Une harmonie avec les standards internationaux
L’initiateur de la loi, Ferréol Gassakys, a souligné lors des débats que ce texte arrive dans le sillage de la résolution historique des Nations unies du 25 mars 2026, qui a qualifié la traite négrière de pire crime contre l’humanité. Le gouvernement, par la voix du ministre de la Justice Aimé Ange Wilfrid Bininga, a apporté un soutien total à cette initiative, la jugeant indispensable pour soutenir des projets phares comme la construction du futur musée de Loango. Pour l’exécutif, cette loi permet au Congo d’être en parfaite harmonie avec le droit international tout en renforçant son propre narratif de développement par la culture et l’intelligence historique.

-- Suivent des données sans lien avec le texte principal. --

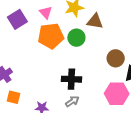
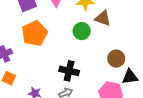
orange pentagon: (51, 36) -> (35, 33), moved, turned -30

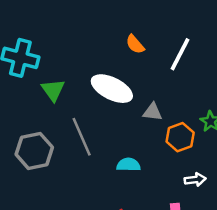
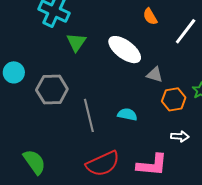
gray line: (82, 137) -> (89, 115), moved

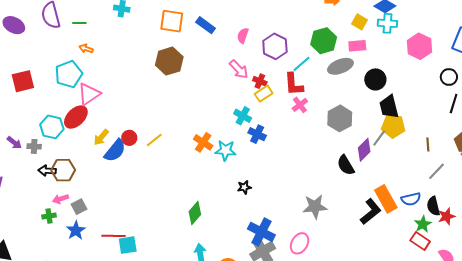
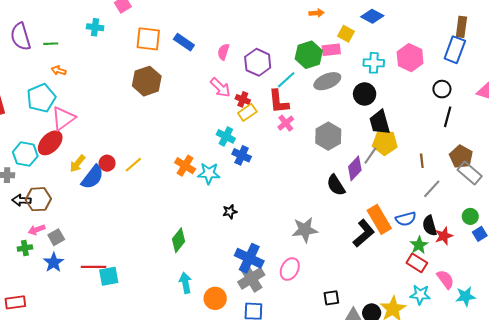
cyan cross: (387, 23) -> (374, 63), moved
pink rectangle: (357, 46) -> (331, 50), moved

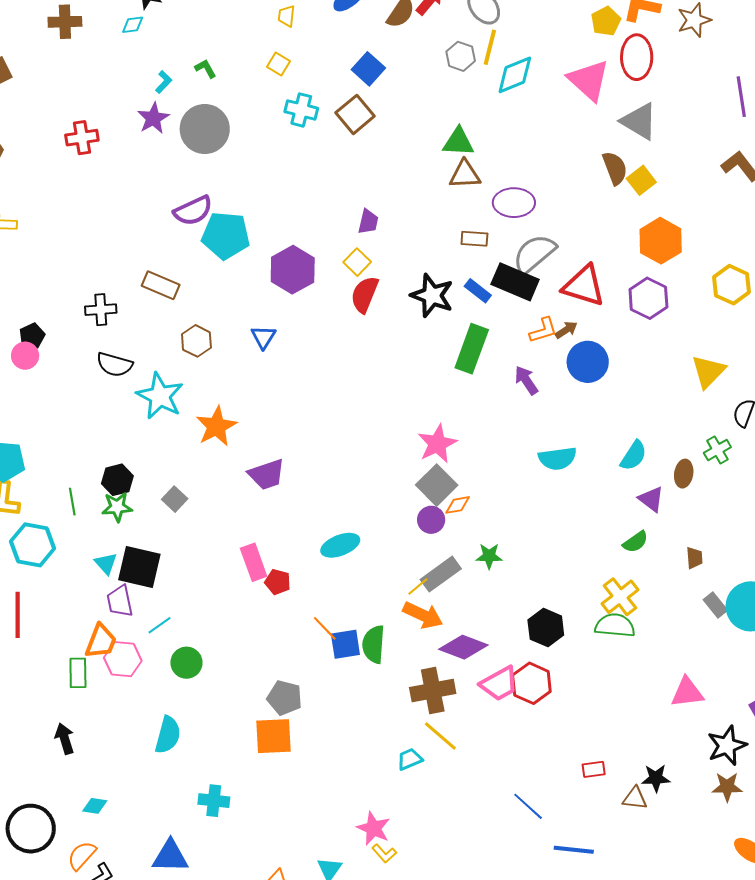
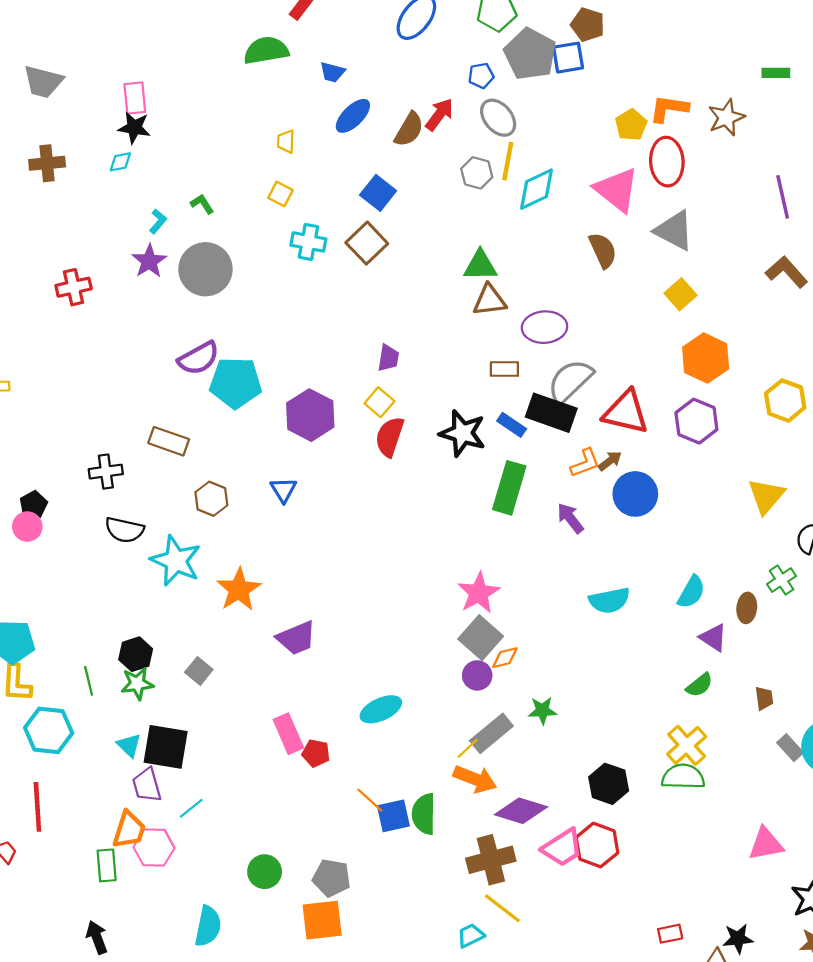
brown semicircle: (615, 168) -> (603, 250), moved
green circle: (186, 663) -> (265, 872), moved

Vers une promulgation attendue par le Sénat
Le vote de l’Assemblée nationale n’est que la première étape de ce processus législatif majeur. La balle est désormais dans le camp du Sénat, qui devra examiner le texte avant qu’il ne soit transmis au président de la République pour promulgation. Cette loi, une fois en vigueur, pourrait transformer le Congo en un pôle d’attraction majeur pour la diaspora afro-descendante, créant une passerelle humaine et économique inédite entre les deux rives de l’Atlantique. Dans un monde en quête de repères, Brazzaville choisit de faire de sa mémoire une force de rayonnement et d’unité pour le XXIe siècle.